We recently visited a family in central Florida that has four children. Each child, from the 8-year-old to the 14-year-old, addressed me as "Ma'am." Every time I heard it, it made me smile -- at first because it's such a charming Southern tradition and then, once my ear became attuned to it, because I knew I was in the company of kids taught to respect adults.
I live in Los Angeles, a city where there isn't much Ma'am-ing going on. What I hear is "I'm good" instead of "No thank you" when I offer someone an extra helping of food, and "no problem" when I thank someone for something.
Frankly, I'd take Ma'am any day. In fact, I'd like to start a movement to bring Ma'am to every city in America, starting with my own. While I admit that being called Ma'am made me feel a tad older than I normally walk around feeling, the truth is, I am older than the children who were addressing me. And by using this honorarium, I felt the respect that age should bring. Yeah, liberal old me liked it; go figure.
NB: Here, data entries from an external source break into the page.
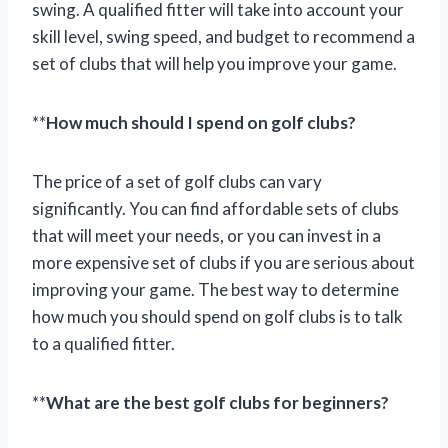
swing. A qualified fitter will take into account your
skill level, swing speed, and budget to recommend a
set of clubs that will help you improve your game.
**
How much should I spend on golf clubs?
The price of a set of golf clubs can vary
significantly. You can find affordable sets of clubs
that will meet your needs, or you can invest in a
more expensive set of clubs if you are serious about
improving your game. The best way to determine
how much you should spend on golf clubs is to talk
to a qualified fitter.
**
What are the best golf clubs for beginners?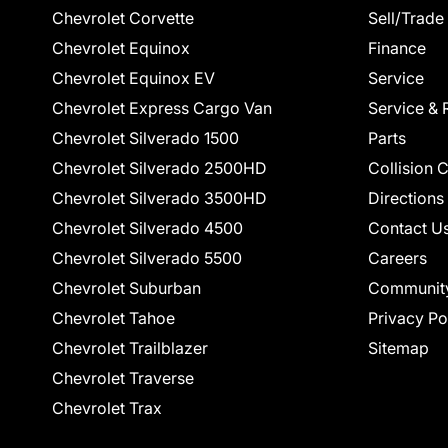
Chevrolet Corvette
Sell/Trade
Chevrolet Equinox
Finance
Chevrolet Equinox EV
Service
Chevrolet Express Cargo Van
Service & 
Chevrolet Silverado 1500
Parts
Chevrolet Silverado 2500HD
Collision 
Chevrolet Silverado 3500HD
Directions
Chevrolet Silverado 4500
Contact U
Chevrolet Silverado 5500
Careers
Chevrolet Suburban
Communit
Chevrolet Tahoe
Privacy Po
Chevrolet Trailblazer
Sitemap
Chevrolet Traverse
Chevrolet Trax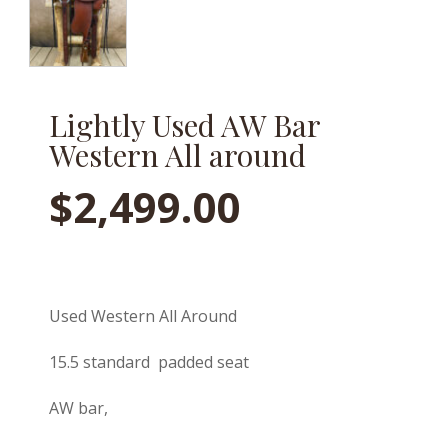
Lightly Used AW Bar
Western All around
$
2,499.00
Used Western All Around
15.5 standard padded seat
AW bar,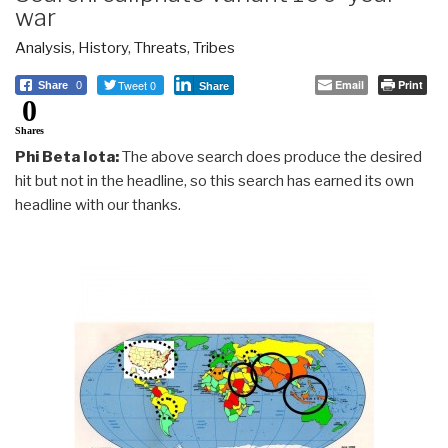
war
Analysis
,
History
,
Threats
,
Tribes
Tweet 0
Email
Print
Share
0
Share
0
Shares
Phi Beta Iota:
The above search does produce the desired
hit but not in the headline, so this search has earned its own
headline with our thanks.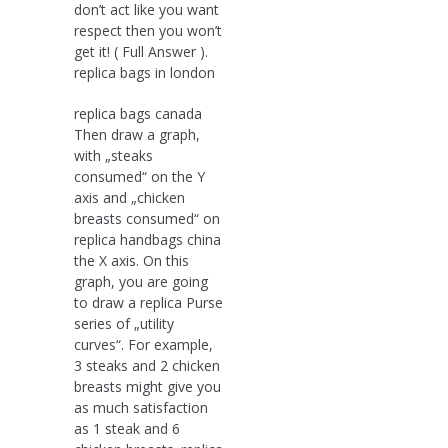
don’t act like you want
respect then you won’t
get it! ( Full Answer ).
replica bags in london
replica bags canada
Then draw a graph,
with „steaks
consumed“ on the Y
axis and „chicken
breasts consumed“ on
replica handbags china
the X axis. On this
graph, you are going
to draw a replica Purse
series of „utility
curves“. For example,
3 steaks and 2 chicken
breasts might give you
as much satisfaction
as 1 steak and 6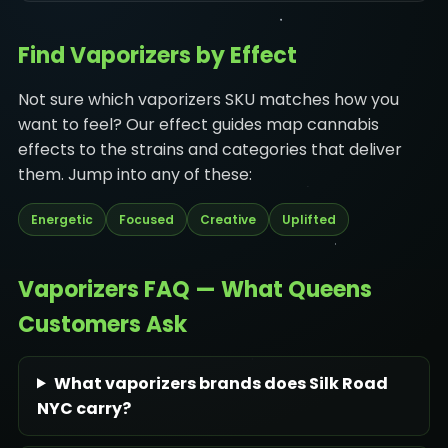
Find Vaporizers by Effect
Not sure which vaporizers SKU matches how you
want to feel? Our effect guides map cannabis
effects to the strains and categories that deliver
them. Jump into any of these:
Energetic
Focused
Creative
Uplifted
Vaporizers FAQ — What Queens
Customers Ask
What vaporizers brands does Silk Road
NYC carry?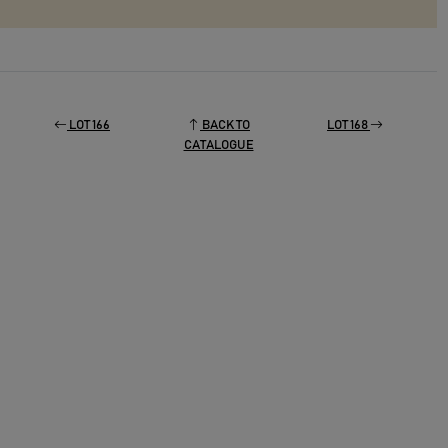
LOT 166
BACK TO
LOT 168
CATALOGUE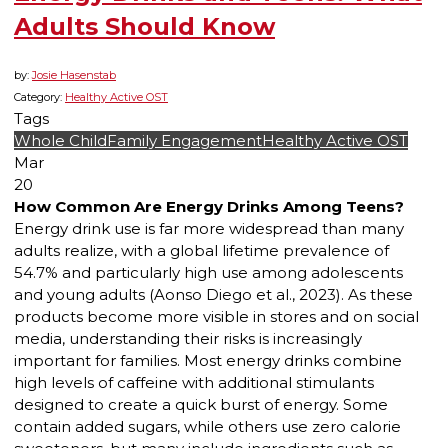
Adults Should Know
by:
Josie Hasenstab
Category:
Healthy Active OST
Tags
Whole Child
Family Engagement
Healthy Active OST
Mar
20
How Common Are Energy Drinks Among Teens?
Energy drink use is far more widespread than many
adults realize, with a global lifetime prevalence of
54.7% and particularly high use among adolescents
and young adults (Aonso Diego et al., 2023). As these
products become more visible in stores and on social
media, understanding their risks is increasingly
important for families. Most energy drinks combine
high levels of caffeine with additional stimulants
designed to create a quick burst of energy. Some
contain added sugars, while others use zero calorie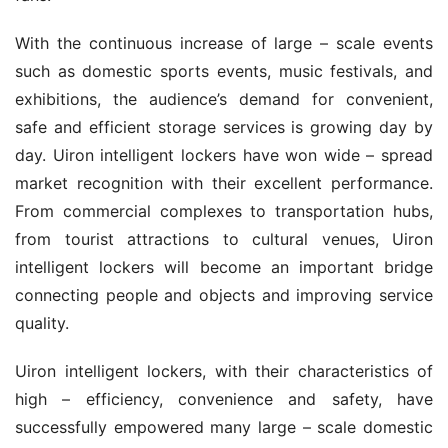
With the continuous increase of large – scale events 
such as domestic sports events, music festivals, and 
exhibitions, the audience’s demand for convenient, 
safe and efficient storage services is growing day by 
day. Uiron intelligent lockers have won wide – spread 
market recognition with their excellent performance. 
From commercial complexes to transportation hubs, 
from tourist attractions to cultural venues, Uiron 
intelligent lockers will become an important bridge 
connecting people and objects and improving service 
quality.
Uiron intelligent lockers, with their characteristics of 
high – efficiency, convenience and safety, have 
successfully empowered many large – scale domestic 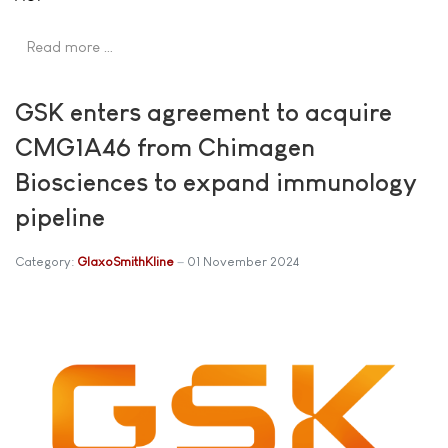
Read more …
GSK enters agreement to acquire
CMG1A46 from Chimagen
Biosciences to expand immunology
pipeline
Category:
GlaxoSmithKline
01 November 2024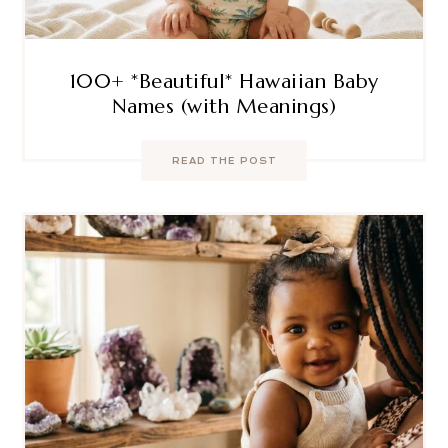
100+ *Beautiful* Hawaiian Baby
Names (with Meanings)
READ THE POST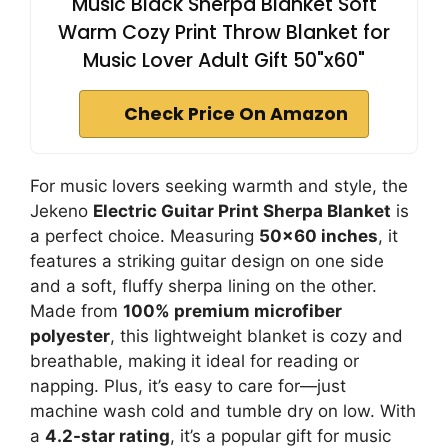
Music Black Sherpa Blanket Soft
Warm Cozy Print Throw Blanket for
Music Lover Adult Gift 50"x60"
Check Price On Amazon
For music lovers seeking warmth and style, the
Jekeno
Electric Guitar Print Sherpa Blanket
is
a perfect choice. Measuring
50×60 inches
, it
features a striking guitar design on one side
and a soft, fluffy sherpa lining on the other.
Made from
100% premium microfiber
polyester
, this lightweight blanket is cozy and
breathable, making it ideal for reading or
napping. Plus, it’s easy to care for—just
machine wash cold and tumble dry on low. With
a
4.2-star rating
, it’s a popular gift for music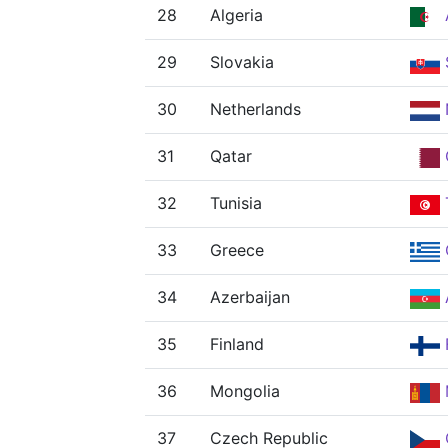
28
Algeria
29
Slovakia
30
Netherlands
31
Qatar
32
Tunisia
33
Greece
34
Azerbaijan
35
Finland
36
Mongolia
37
Czech Republic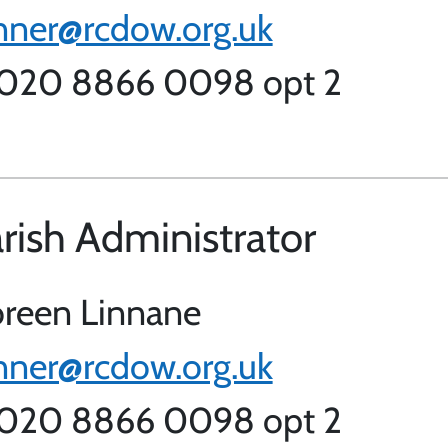
nner@rcdow.org.uk
 020 8866 0098 opt 2
rish Administrator
reen Linnane
nner@rcdow.org.uk
 020 8866 0098 opt 2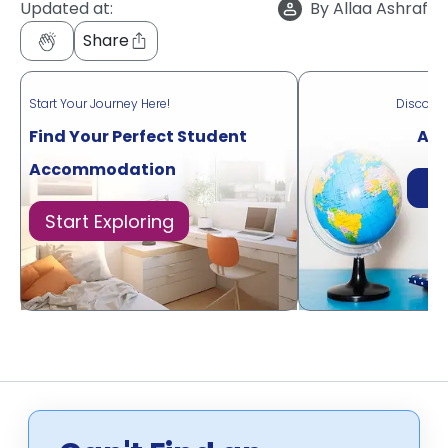
Updated at:
By
Allaa Ashraf
Share
Start Your Journey Here!
Discove
Find Your Perfect Student
Acr
Accommodation
Di
Start Exploring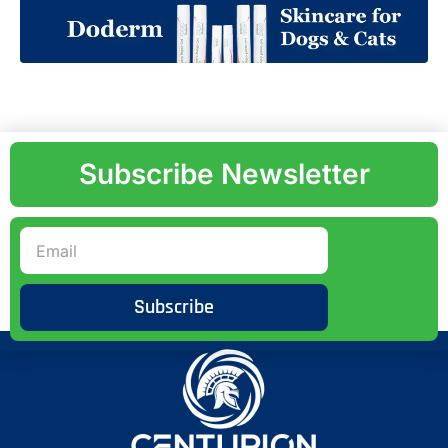
Subscribe Newsletter
Subscribe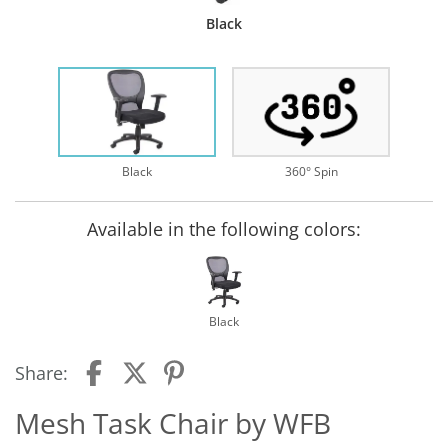
Black
Black
360° Spin
Available in the following colors:
Black
Share:
Mesh Task Chair by WFB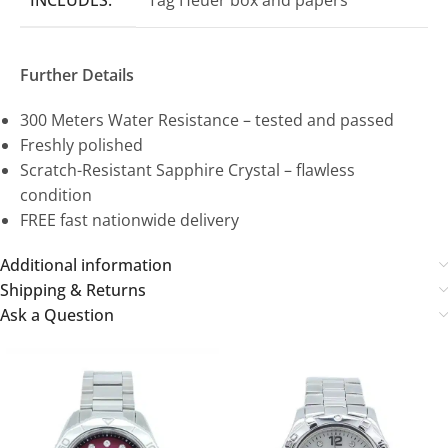
Further Details
300 Meters Water Resistance – tested and passed
Freshly polished
Scratch-Resistant Sapphire Crystal – flawless
condition
FREE fast nationwide delivery
Additional information
Shipping & Returns
Ask a Question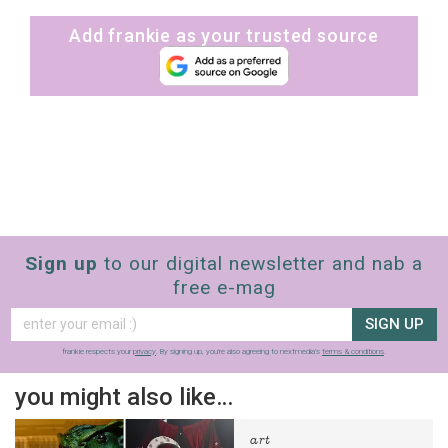
Add frankie as your trusted source
Sign up
to our digital newsletter and nab a
free e-mag
SIGN UP
frankie respects your
privacy
. By signing up, you’re also agreeing to nextmedia’s
terms & conditions
.
you might also like…
art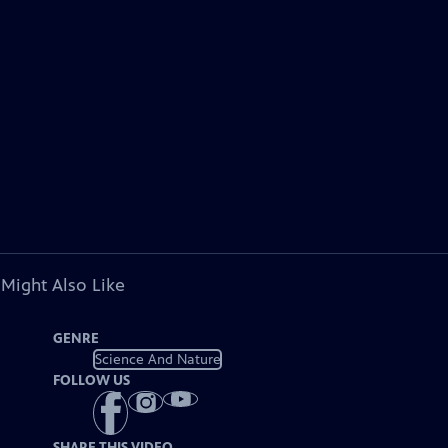
 Might Also Like
GENRE
Science And Nature
FOLLOW US
SHARE THIS VIDEO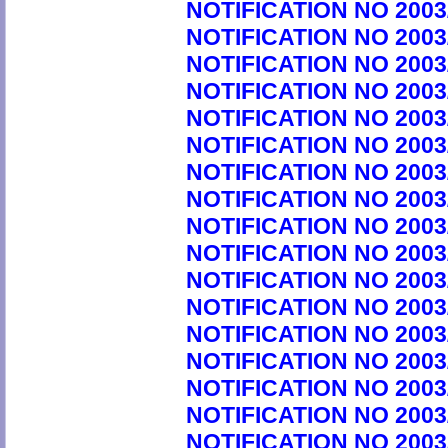
NOTIFICATION NO 2003
NOTIFICATION NO 2003
NOTIFICATION NO 2003
NOTIFICATION NO 2003
NOTIFICATION NO 2003
NOTIFICATION NO 2003
NOTIFICATION NO 2003
NOTIFICATION NO 2003
NOTIFICATION NO 2003
NOTIFICATION NO 2003
NOTIFICATION NO 2003
NOTIFICATION NO 2003
NOTIFICATION NO 2003
NOTIFICATION NO 2003
NOTIFICATION NO 2003
NOTIFICATION NO 2003
NOTIFICATION NO 2003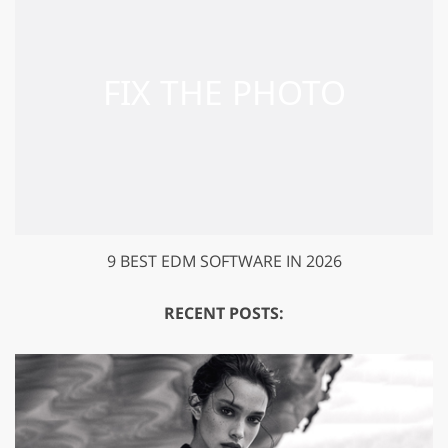
9 BEST EDM SOFTWARE IN 2026
RECENT POSTS: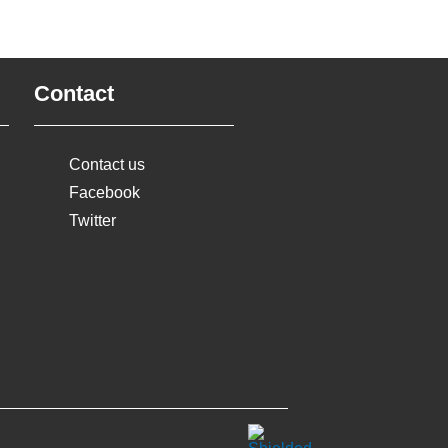
Contact
Contact us
Facebook
Twitter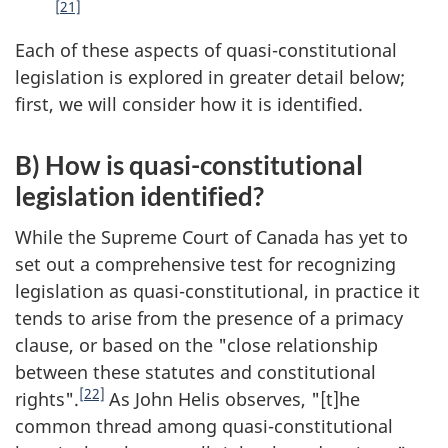
[21]
Each of these aspects of quasi-constitutional
legislation is explored in greater detail below;
first, we will consider how it is identified.
B) How is quasi-constitutional
legislation identified?
While the Supreme Court of Canada has yet to
set out a comprehensive test for recognizing
legislation as quasi-constitutional, in practice it
tends to arise from the presence of a primacy
clause, or based on the "close relationship
between these statutes and constitutional
[22]
rights".
As John Helis observes, "[t]he
common thread among quasi-constitutional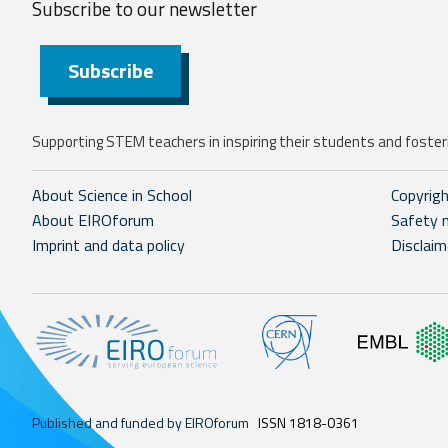
Subscribe to our
newsletter
Subscribe
Supporting STEM teachers in inspiring their students and fosteri
About Science in School
Copyrig
About EIROforum
Safety 
Imprint and data policy
Disclaim
Published and funded by EIROforum
ISSN 1818-0361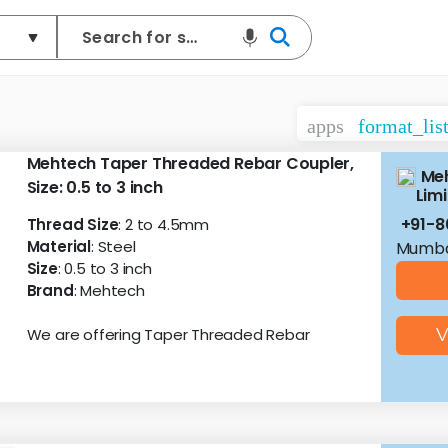
apps
format_lis
Mehtech Taper Threaded Rebar Coupler,
Meh
Size: 0.5 to 3 inch
Lim
+91-8
Thread Size
: 2 to 4.5mm
Material
: Steel
Mumba
Size
: 0.5 to 3 inch
Brand
: Mehtech
We are offering Taper Threaded Rebar
V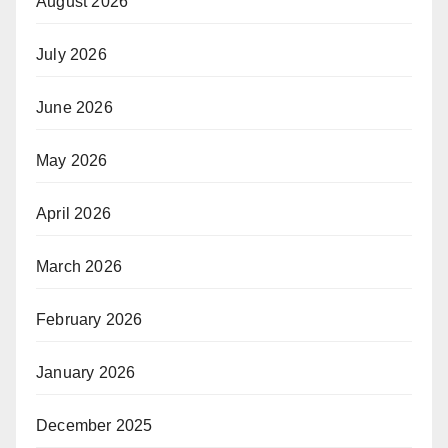
August 2026
July 2026
June 2026
May 2026
April 2026
March 2026
February 2026
January 2026
December 2025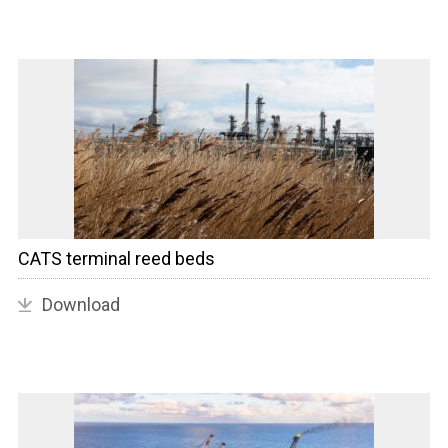
CATS terminal reed beds
Download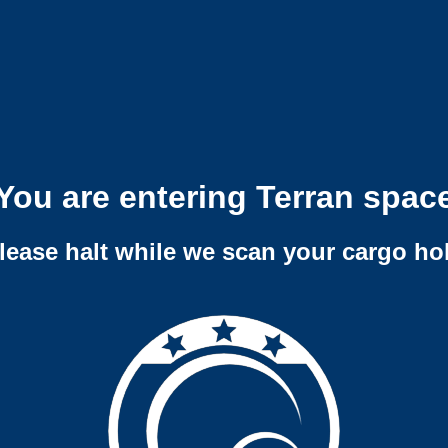
You are entering Terran spac
lease halt while we scan your cargo ho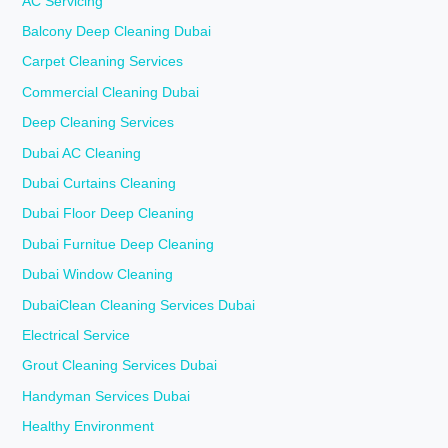
AC Servicing
Balcony Deep Cleaning Dubai
Carpet Cleaning Services
Commercial Cleaning Dubai
Deep Cleaning Services
Dubai AC Cleaning
Dubai Curtains Cleaning
Dubai Floor Deep Cleaning
Dubai Furnitue Deep Cleaning
Dubai Window Cleaning
DubaiClean Cleaning Services Dubai
Electrical Service
Grout Cleaning Services Dubai
Handyman Services Dubai
Healthy Environment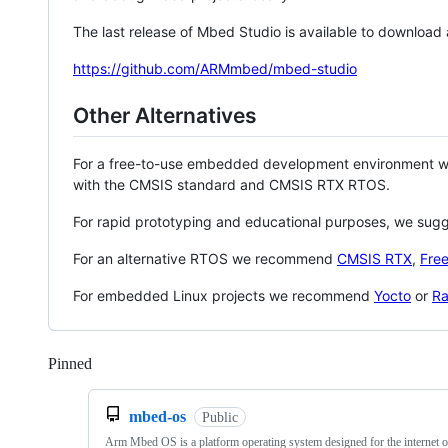
The last release of Mbed Studio is available to download
https://github.com/ARMmbed/mbed-studio
Other Alternatives
For a free-to-use embedded development environment
with the CMSIS standard and CMSIS RTX RTOS.
For rapid prototyping and educational purposes, we sug
For an alternative RTOS we recommend
CMSIS RTX
,
Fre
For embedded Linux projects we recommend
Yocto
or
Ra
Pinned
Loading
mbed-os
Public
Arm Mbed OS is a platform operating system designed for the internet o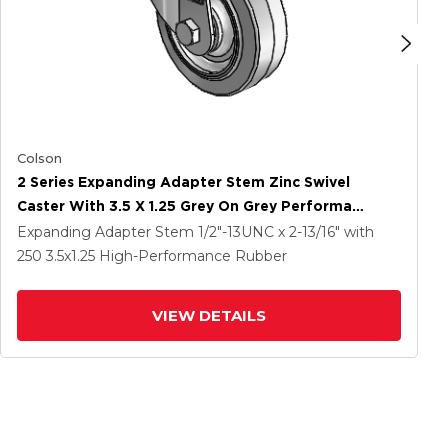
Colson
2 Series Expanding Adapter Stem Zinc Swivel
Caster With 3.5 X 1.25 Grey On Grey Performa
Rubber (Flat) Wheel
Expanding Adapter Stem
1/2"-13UNC x 2-13/16"
with
250
3.5
x1.25
High-Performance Rubber
VIEW DETAILS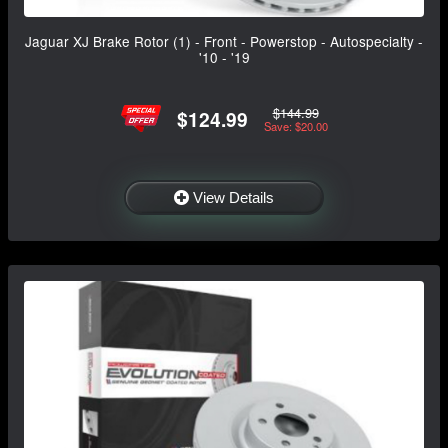
Jaguar XJ Brake Rotor (1) - Front - Powerstop - Autospecialty -
'10 - '19
$144.99
$124.99
Save: $20.00
View Details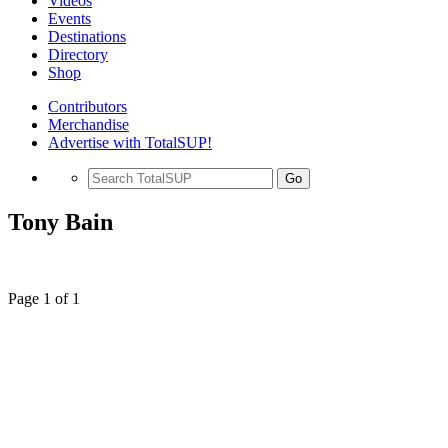
Videos
Events
Destinations
Directory
Shop
Contributors
Merchandise
Advertise with TotalSUP!
Go
Tony Bain
Page 1 of 1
I'm resisting typing the words that "kids today don't respect their elders." It sounds so uncool and I pride myself on being a cool mom. But I am bothered by how many of the kids I encounter have an attitude of entitlement. They treat the adults in their lives as either servants or a nuisance or merely a means to the end of acquiring the stuff they want. I recall many a soccer game where as snack mom, I had bags of chips and cookies grabbed from my grasp without a single "thank you" and birthday parties for my kids where the young guests left whining loudly because they didn't get the particular Power Ranger they wanted as a party favor.
Their parents? They just kind of shrugged with a helpless "What can we do? You know how kids are." To start, you can teach them some manners. And as for how kids are, well, they aren't that way unless you let them be.
There are just two things that separate us from the animals: opposible thumbs and our manners. Manners are what make us civilized. They dovetail with the values we all want our children to embrace: kindness, helpfulness, sensitivity to the presence and feelings of others. And yet many of us would rather tiptoe around the idea of correcting our kids for fear that their feelings might bruise. We try too hard to befriend them when what they need are role models to look up to and emulate -- and who aren't afraid to set boundaries or teach them things like respecting their elders.
Adults and children have different roles, and they aren't meant to function as equals. I've never been all that keen on schools where students call their teachers by their first names. While learning may be a two-way street, most of the traffic -- in my view -- should be passed from the top down: Teachers teach, students learn.
I've also never fully grasped why some parents encourage their kids to address them by their given names instead of Mom and Dad. Our family -- with an 11-year-old and a 14-year-old -- isn't a democracy; my husband and I call the shots. I prefer to think of us as benevolent dictators where our children's needs are always first and center. But that doesn't translate into getting them every new electronic gadget they want or letting them have sleepovers on school nights.
When one of my kids' friends calls me by my first name, I don't generally make a big deal over it. But going forward, there may be some extra dessert for those who address me as "Ma'am."